Over the weekend, as we Georgians noticed all the Florida license plates rolling through town, those who came from Florida braced for a scary experience.
Some of the people who lived in the area where Hurricane Frances swept through didn't have much of a choice of what they would do. They packed up their belongings what they could fit in their cars and drove away, many with the realization that they might never be able to return to their homes again.
Think about Charles and Laura Willis of Fort Pierce, Fla. The Associated Press reported that they sat on a blanket in a high school hallway on Friday because they had nowhere else to go and no way to get there even if they did.
"Believe me, if I had any money I wouldn't be sitting here," said Laura Willis, 42, whose $5.15-an-hour income from sporadic work cleaning up construction sites is all there is to supplement her husband's disability check. "I'd be sitting in a motel somewhere."

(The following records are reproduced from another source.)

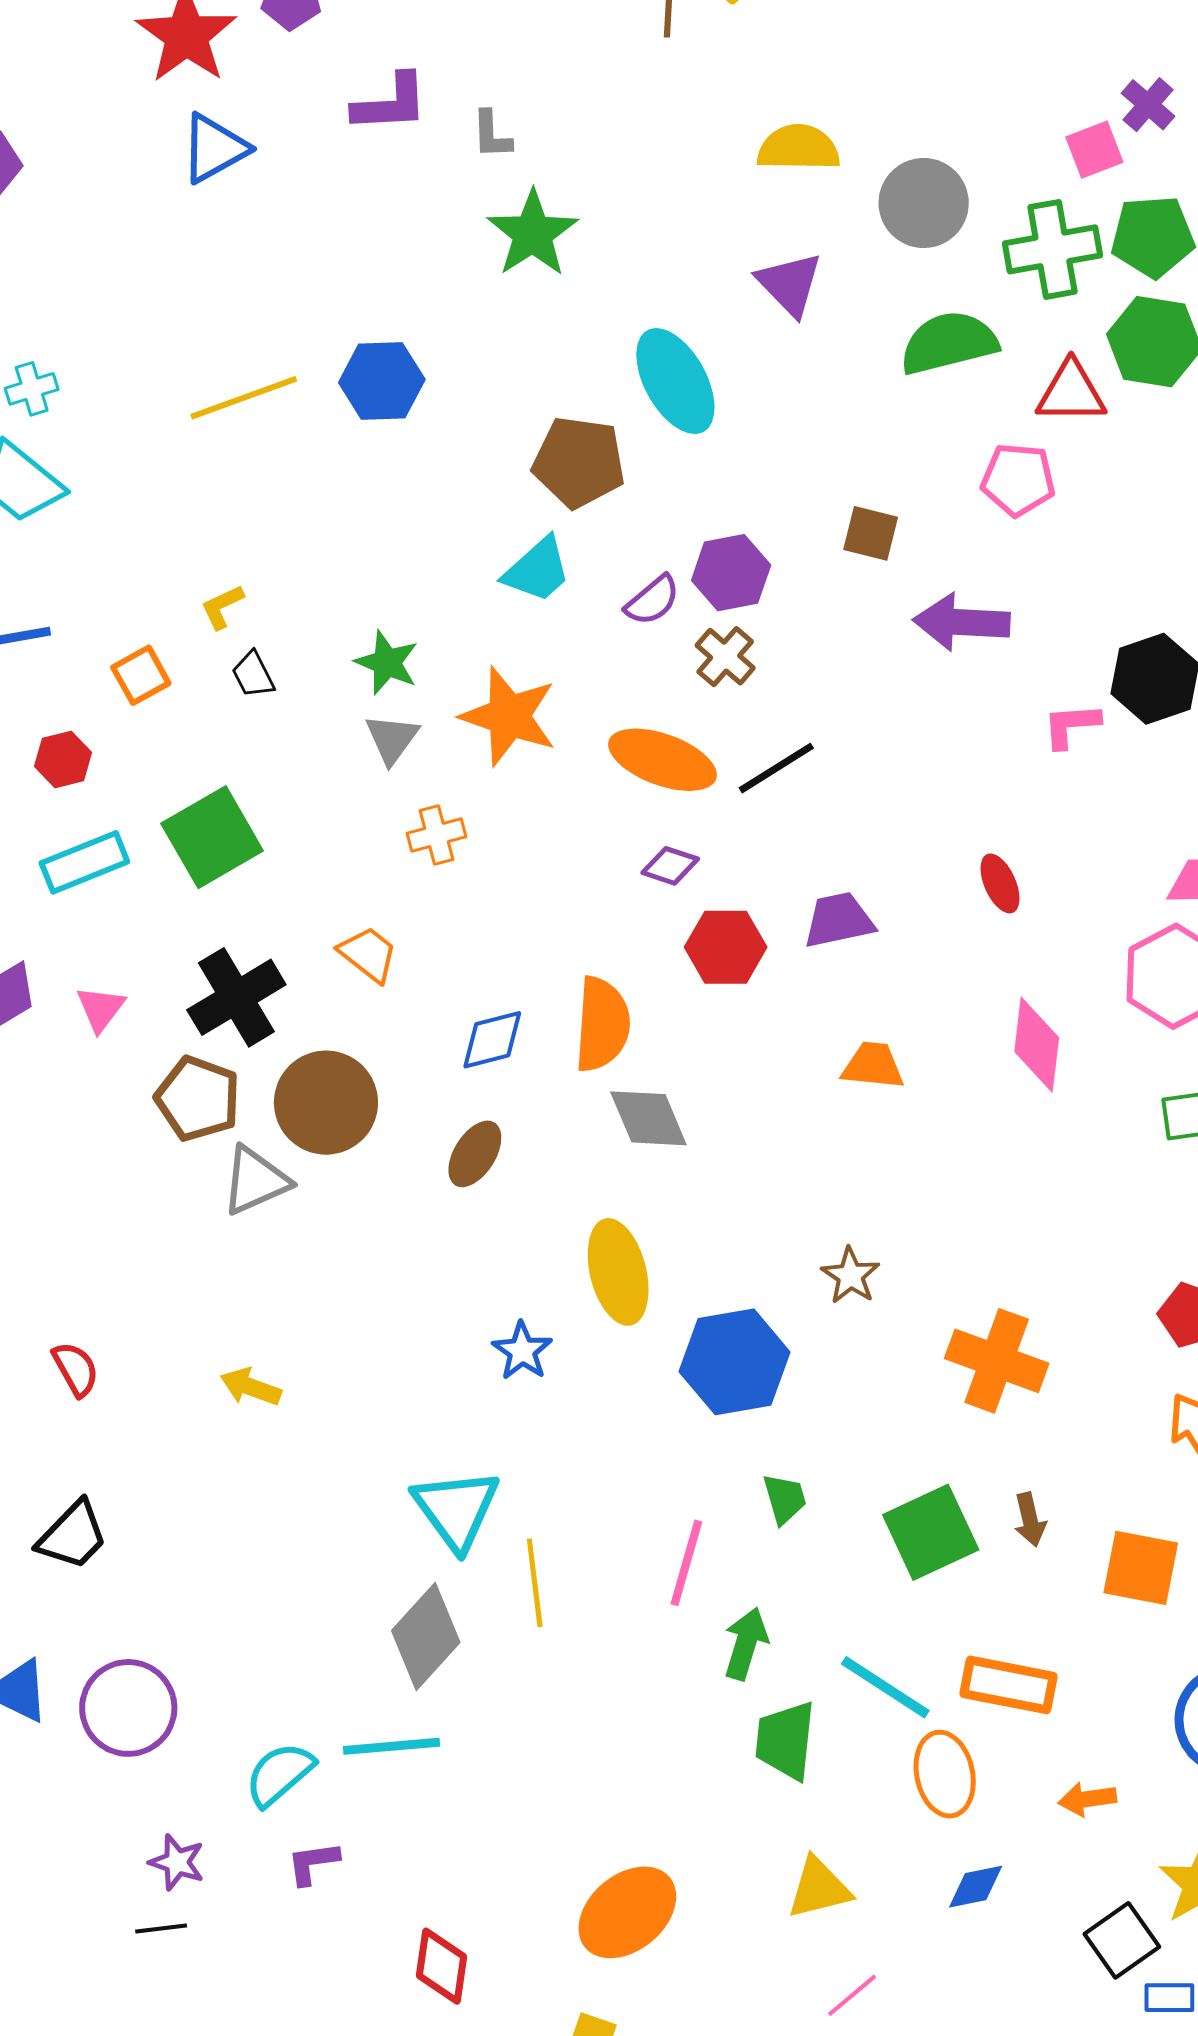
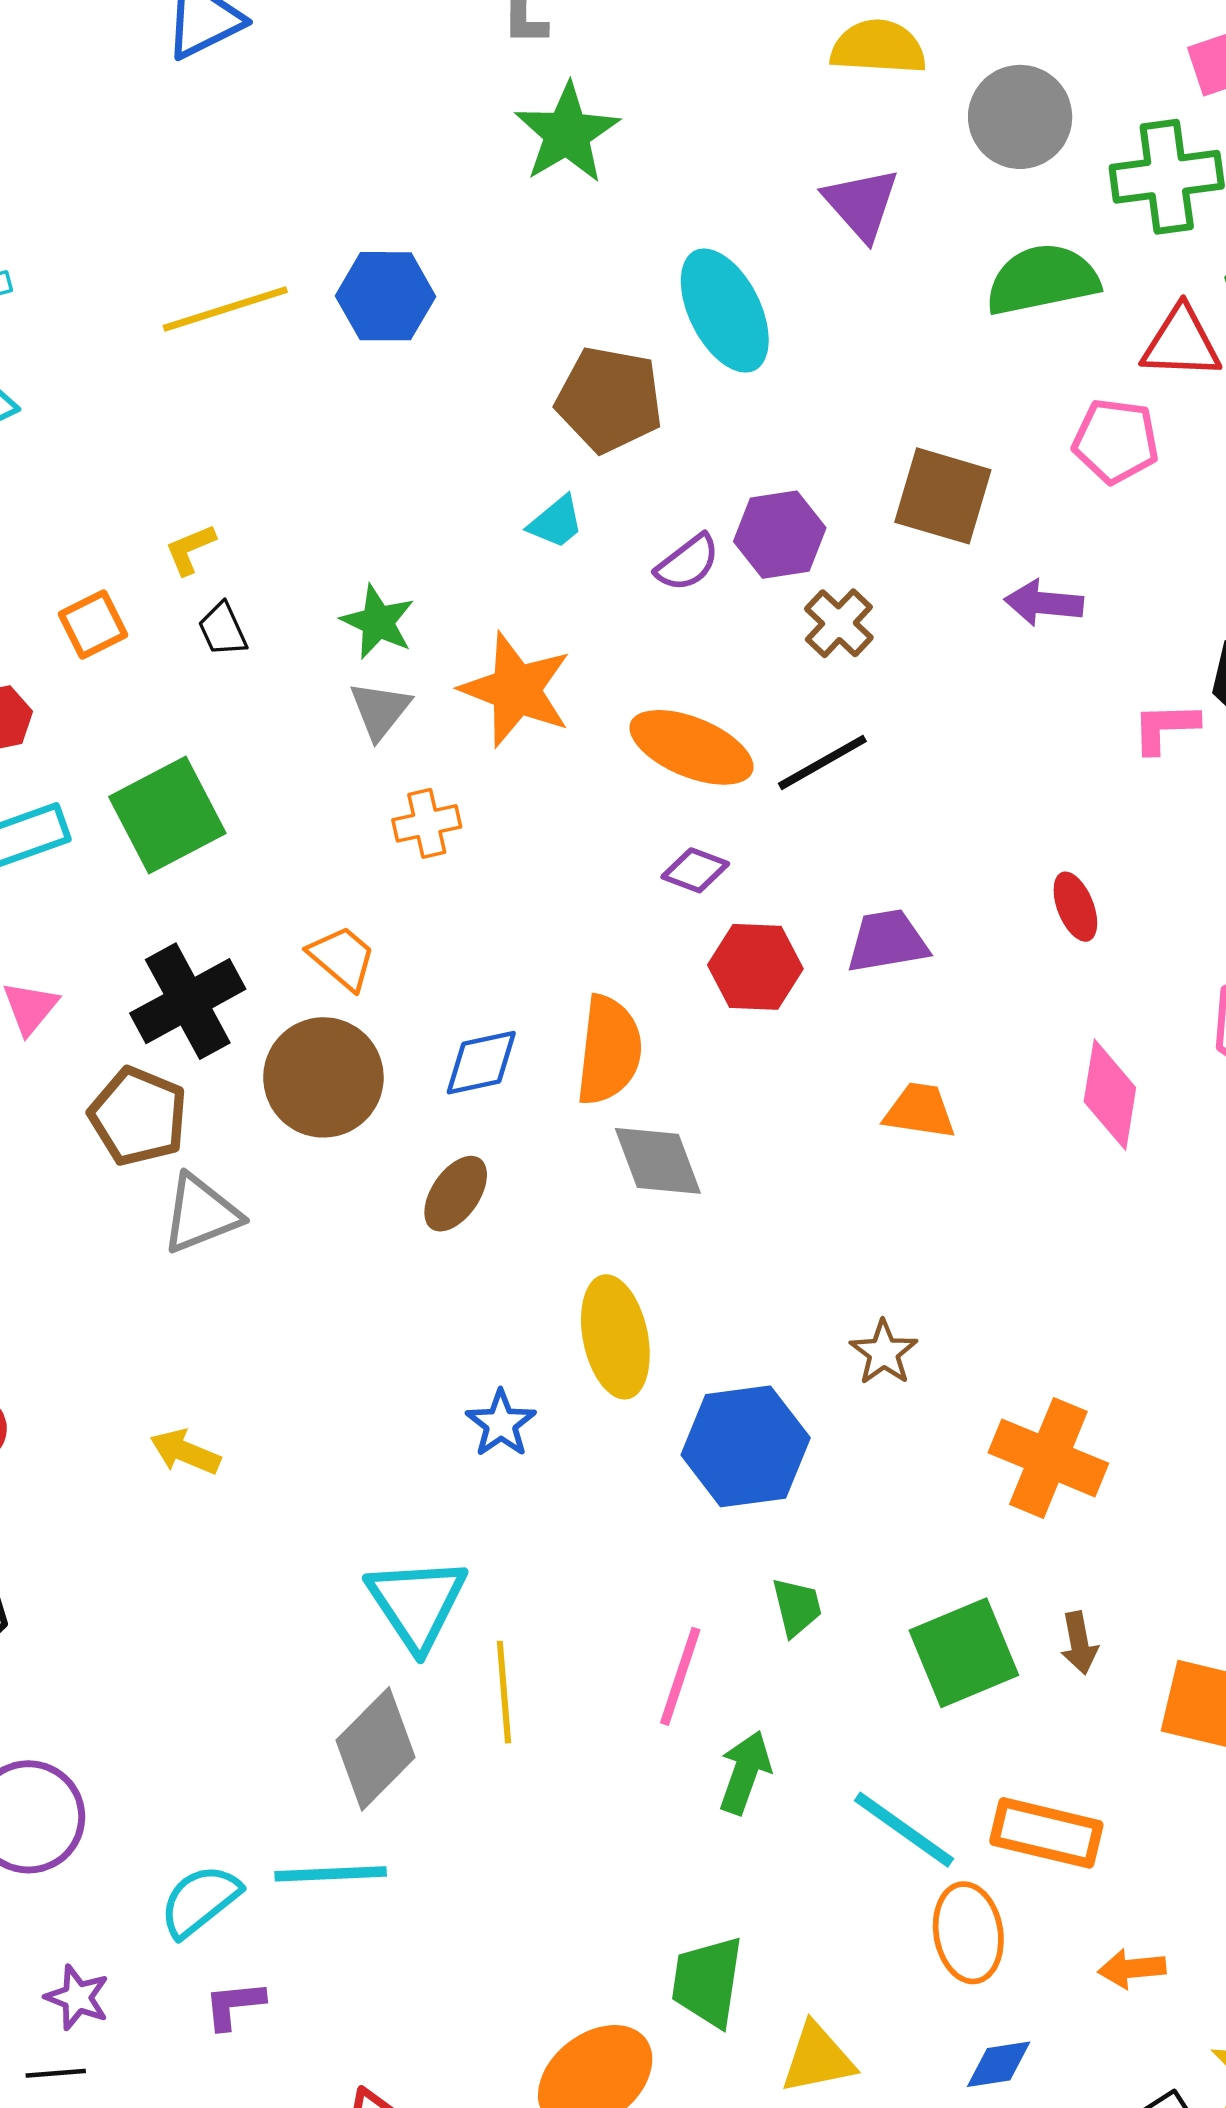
brown square: (871, 533) -> (943, 496), size x1.5
cyan trapezoid: (537, 570) -> (556, 522), size x0.7
purple arrow: (962, 622) -> (1044, 603), size x0.7
brown cross: (725, 657) -> (839, 623), moved
brown circle: (326, 1103) -> (323, 1077), moved
green trapezoid: (785, 1741) -> (707, 1982), moved

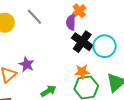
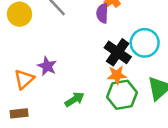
black cross: (82, 42) -> (118, 52), moved

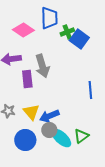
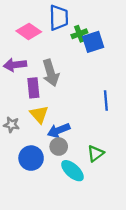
blue square: (79, 39) -> (93, 42), turned 36
yellow triangle: (31, 112) -> (39, 114), moved
cyan ellipse: (61, 138) -> (72, 171), moved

Can you even imagine what that must be like? These people left behind the homes they'd worked hard to pay for, the jobs they'd grown accustomed to, and packed up their kids and some clothes and are now living in hotels or camping out at Atlanta Motor Speedway.
We need to help these people. Many have opened their hearts and homes, and we need to continue in this spirit of giving. The general manager of Atlanta Motor Speedway generously opened the campgrounds there for those who have fled the hurricane.
These people need money, food and shelter. Think about that when you go to sleep tonight in your bed in your air conditioned home after a healthy meal.
Natural disasters can happen at any time and can affect millions of people. The only way to get through something like this is to have the luxury of depending on the kindness of others to help in the hard times.
This is a good time for those who have children to teach young people the value in helping others. The people who fled the hurricane didn't do anything to deserve this fate, and it is our civic duty to help them.
Sit down with your family this evening and think of a way you can help someone else. If you foster the practice of helping others, they will be there to help you when you need it.